# [RECORDS SUPPLIED]
——
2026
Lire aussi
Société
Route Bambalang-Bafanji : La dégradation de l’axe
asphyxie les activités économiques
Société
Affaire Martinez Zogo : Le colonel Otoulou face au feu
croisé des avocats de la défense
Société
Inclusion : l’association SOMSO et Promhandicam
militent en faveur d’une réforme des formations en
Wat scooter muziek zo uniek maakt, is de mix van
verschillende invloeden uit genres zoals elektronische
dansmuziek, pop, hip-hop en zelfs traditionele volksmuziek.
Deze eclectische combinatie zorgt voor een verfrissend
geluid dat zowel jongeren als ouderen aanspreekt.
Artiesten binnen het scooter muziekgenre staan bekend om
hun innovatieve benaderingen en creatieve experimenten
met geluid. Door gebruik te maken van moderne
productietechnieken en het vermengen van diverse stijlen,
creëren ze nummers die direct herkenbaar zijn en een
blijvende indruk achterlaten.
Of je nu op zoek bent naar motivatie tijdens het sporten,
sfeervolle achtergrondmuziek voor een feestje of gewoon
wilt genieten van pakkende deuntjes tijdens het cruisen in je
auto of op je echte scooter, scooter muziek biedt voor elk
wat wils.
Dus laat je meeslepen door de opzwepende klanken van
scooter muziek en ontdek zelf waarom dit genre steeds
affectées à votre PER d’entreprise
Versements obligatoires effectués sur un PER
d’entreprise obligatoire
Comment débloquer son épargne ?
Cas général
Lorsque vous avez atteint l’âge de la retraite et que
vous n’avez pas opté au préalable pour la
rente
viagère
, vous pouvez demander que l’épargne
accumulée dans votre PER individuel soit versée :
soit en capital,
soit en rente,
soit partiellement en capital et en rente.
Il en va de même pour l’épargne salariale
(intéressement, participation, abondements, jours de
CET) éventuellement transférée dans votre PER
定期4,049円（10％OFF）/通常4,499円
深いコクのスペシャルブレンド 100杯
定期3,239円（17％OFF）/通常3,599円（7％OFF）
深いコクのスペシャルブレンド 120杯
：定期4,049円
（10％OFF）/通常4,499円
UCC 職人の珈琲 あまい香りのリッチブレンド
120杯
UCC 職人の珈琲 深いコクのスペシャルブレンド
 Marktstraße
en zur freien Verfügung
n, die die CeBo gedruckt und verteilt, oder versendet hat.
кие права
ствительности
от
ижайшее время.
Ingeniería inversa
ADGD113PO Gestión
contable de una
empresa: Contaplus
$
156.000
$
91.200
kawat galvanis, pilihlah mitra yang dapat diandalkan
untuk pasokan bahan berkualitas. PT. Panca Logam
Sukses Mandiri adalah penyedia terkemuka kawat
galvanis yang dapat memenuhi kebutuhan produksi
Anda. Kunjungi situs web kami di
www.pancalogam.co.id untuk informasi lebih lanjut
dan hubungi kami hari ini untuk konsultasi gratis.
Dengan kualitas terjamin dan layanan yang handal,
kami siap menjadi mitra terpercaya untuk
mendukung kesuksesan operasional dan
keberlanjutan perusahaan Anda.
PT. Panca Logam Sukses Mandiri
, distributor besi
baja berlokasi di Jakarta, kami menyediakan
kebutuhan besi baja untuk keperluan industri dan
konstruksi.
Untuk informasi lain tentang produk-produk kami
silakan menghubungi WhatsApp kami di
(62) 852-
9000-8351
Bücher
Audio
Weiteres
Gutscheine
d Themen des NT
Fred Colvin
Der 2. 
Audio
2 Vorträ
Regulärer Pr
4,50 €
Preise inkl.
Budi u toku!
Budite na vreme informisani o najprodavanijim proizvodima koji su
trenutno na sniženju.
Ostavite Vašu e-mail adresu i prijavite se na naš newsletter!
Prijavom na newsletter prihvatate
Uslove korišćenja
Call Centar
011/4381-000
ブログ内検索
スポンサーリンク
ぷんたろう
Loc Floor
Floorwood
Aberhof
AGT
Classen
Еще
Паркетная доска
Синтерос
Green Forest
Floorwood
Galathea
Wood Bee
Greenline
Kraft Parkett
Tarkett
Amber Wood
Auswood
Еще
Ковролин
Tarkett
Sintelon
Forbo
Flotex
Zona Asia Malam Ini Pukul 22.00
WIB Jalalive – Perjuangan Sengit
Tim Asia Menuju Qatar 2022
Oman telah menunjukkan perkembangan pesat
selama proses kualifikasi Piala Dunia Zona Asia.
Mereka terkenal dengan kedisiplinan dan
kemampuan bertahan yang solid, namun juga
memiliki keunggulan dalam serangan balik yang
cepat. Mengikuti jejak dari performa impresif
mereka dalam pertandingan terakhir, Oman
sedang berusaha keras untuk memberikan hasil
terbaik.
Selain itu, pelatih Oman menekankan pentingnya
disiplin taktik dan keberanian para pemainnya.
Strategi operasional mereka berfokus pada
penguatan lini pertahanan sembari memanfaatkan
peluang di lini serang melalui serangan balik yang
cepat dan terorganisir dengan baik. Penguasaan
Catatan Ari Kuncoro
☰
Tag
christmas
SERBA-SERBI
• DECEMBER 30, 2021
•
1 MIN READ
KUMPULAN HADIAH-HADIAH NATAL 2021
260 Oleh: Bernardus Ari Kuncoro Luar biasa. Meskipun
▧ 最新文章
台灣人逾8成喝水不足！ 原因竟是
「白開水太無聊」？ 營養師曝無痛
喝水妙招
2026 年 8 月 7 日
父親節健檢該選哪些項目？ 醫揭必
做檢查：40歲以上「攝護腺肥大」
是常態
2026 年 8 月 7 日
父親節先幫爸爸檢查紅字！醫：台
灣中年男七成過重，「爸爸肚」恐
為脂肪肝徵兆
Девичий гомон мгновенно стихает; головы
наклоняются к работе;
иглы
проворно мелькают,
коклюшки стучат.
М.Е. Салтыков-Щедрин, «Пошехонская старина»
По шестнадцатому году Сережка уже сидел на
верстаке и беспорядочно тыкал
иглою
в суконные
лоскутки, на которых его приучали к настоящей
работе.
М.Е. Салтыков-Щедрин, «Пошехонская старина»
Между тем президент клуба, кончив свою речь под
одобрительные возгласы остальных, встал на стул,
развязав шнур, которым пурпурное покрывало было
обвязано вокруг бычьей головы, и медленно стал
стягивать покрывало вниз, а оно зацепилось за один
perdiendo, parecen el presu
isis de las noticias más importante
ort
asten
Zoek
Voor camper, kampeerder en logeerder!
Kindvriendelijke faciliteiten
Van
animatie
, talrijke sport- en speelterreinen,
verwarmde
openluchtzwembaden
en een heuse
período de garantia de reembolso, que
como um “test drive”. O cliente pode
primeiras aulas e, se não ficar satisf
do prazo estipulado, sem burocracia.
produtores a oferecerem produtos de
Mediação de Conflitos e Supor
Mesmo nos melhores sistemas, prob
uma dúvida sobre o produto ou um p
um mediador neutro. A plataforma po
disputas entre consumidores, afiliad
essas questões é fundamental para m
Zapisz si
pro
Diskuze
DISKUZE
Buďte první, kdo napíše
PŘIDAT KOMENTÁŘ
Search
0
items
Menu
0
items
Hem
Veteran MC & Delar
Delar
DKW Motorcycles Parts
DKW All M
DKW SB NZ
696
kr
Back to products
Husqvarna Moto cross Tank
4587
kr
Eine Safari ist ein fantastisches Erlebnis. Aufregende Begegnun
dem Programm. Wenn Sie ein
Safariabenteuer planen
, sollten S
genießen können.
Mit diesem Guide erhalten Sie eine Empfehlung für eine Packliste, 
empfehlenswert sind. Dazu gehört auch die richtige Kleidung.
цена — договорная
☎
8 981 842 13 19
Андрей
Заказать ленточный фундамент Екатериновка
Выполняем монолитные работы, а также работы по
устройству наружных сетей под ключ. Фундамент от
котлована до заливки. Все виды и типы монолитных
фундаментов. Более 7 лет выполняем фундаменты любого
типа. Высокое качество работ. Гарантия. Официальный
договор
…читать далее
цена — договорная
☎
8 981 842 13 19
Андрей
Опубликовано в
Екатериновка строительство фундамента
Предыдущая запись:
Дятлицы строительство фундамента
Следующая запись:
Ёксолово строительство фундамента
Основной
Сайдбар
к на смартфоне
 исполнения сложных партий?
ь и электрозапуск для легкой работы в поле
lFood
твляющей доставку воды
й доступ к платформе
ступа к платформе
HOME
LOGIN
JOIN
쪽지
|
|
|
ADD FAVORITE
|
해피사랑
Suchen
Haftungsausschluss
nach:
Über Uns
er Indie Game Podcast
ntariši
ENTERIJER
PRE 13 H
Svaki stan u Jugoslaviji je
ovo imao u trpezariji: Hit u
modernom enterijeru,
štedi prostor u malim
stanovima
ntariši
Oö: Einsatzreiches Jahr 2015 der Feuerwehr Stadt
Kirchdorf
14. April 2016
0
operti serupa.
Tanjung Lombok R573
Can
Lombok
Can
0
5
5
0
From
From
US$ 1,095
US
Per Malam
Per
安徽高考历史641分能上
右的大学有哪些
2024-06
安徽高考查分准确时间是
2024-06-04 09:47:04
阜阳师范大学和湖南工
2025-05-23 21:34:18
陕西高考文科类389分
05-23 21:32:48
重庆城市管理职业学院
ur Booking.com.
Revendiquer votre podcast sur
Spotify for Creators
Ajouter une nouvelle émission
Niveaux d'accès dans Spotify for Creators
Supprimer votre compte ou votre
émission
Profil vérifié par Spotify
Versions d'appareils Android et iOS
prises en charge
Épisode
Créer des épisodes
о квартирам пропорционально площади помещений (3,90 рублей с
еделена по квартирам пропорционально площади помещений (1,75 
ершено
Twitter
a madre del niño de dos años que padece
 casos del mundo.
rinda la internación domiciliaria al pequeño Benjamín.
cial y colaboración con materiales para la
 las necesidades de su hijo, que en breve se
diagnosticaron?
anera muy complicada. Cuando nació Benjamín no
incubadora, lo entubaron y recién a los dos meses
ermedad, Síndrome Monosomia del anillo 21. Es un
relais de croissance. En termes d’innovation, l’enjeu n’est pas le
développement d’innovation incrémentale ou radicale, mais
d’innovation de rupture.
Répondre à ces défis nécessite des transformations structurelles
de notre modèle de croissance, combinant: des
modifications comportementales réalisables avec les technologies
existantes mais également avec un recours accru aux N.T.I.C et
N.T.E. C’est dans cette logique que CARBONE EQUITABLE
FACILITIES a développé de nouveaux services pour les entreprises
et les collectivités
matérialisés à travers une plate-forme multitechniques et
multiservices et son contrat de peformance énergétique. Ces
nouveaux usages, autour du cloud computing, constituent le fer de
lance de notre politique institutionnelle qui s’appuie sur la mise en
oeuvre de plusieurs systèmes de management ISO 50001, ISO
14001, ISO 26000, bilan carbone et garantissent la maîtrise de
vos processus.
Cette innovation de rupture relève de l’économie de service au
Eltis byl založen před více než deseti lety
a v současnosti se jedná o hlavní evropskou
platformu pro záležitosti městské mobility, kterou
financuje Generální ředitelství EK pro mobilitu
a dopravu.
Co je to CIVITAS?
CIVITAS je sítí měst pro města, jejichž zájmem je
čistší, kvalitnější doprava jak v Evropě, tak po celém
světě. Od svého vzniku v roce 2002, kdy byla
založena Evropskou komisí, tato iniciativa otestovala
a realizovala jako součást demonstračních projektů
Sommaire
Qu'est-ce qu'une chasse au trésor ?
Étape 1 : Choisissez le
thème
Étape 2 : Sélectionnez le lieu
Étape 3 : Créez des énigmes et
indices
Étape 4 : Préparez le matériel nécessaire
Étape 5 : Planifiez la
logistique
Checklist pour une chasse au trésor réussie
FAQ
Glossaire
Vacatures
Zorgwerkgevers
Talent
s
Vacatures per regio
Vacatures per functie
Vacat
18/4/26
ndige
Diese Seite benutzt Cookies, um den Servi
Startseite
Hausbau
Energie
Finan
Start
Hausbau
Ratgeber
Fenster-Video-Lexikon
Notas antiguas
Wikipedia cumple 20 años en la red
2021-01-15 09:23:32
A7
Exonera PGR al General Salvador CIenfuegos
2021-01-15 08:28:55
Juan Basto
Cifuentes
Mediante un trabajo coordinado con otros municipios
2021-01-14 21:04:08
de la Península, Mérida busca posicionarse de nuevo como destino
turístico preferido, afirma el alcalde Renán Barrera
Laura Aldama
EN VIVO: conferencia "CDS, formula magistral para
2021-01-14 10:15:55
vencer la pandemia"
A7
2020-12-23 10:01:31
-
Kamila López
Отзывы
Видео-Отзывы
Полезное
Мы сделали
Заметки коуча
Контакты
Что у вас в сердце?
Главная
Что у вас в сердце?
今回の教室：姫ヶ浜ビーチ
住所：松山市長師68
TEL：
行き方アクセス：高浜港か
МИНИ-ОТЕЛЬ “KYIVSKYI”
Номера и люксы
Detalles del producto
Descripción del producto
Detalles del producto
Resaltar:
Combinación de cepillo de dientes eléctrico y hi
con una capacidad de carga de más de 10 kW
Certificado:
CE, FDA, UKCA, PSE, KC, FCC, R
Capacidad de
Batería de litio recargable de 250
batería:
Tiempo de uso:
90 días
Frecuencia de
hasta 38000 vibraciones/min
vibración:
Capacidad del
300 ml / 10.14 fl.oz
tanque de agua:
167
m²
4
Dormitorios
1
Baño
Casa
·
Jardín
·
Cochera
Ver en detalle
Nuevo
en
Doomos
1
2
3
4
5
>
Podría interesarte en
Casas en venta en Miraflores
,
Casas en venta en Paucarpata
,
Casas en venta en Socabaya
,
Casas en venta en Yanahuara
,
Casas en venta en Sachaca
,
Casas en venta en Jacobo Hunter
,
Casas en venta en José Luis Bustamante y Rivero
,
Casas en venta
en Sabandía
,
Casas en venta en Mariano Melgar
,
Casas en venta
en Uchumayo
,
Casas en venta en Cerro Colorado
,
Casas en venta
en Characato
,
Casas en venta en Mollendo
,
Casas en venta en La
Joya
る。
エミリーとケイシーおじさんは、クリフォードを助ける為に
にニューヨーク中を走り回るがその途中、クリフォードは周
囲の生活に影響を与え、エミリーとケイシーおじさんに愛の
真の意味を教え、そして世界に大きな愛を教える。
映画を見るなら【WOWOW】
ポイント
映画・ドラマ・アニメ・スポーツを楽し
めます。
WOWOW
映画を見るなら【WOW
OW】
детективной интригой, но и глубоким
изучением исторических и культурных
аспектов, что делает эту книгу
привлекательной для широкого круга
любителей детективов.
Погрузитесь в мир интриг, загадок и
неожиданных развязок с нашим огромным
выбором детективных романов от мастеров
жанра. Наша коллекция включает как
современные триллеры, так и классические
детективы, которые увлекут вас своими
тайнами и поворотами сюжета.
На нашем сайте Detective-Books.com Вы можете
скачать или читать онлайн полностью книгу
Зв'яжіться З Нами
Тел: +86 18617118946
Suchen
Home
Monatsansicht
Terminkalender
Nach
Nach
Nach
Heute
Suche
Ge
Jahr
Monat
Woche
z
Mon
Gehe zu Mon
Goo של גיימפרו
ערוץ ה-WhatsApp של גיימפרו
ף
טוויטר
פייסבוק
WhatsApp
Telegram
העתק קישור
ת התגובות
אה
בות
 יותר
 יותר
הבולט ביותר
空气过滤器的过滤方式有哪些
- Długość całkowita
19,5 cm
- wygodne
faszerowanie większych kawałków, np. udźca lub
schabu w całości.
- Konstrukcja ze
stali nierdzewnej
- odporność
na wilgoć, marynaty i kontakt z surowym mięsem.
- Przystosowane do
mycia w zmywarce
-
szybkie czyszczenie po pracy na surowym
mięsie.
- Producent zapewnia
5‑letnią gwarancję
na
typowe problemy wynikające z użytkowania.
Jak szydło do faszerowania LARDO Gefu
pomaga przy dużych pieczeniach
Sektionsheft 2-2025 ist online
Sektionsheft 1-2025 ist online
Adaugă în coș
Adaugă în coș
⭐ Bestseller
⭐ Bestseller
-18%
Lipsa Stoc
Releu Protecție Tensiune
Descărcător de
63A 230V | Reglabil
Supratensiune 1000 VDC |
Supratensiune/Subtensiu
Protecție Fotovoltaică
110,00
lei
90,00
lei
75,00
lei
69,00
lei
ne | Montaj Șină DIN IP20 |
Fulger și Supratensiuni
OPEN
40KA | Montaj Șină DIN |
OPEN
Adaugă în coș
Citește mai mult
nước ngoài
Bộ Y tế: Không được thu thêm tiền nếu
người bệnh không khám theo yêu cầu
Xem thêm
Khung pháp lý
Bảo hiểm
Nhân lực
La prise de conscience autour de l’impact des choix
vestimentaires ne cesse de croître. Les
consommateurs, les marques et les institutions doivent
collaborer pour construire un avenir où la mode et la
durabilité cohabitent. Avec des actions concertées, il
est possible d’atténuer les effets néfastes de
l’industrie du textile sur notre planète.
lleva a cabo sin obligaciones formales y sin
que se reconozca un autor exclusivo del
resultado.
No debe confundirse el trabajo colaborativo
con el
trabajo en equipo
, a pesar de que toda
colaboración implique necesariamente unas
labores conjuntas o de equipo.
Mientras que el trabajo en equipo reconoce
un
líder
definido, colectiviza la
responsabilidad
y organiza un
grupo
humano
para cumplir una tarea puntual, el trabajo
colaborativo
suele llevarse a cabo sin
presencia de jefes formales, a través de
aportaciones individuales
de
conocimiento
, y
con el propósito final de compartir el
——
# [THE TASK]
Please show each line in the records above that contains "запись".

# [SOLUTION]
Предыдущая запись:
Следующая запись:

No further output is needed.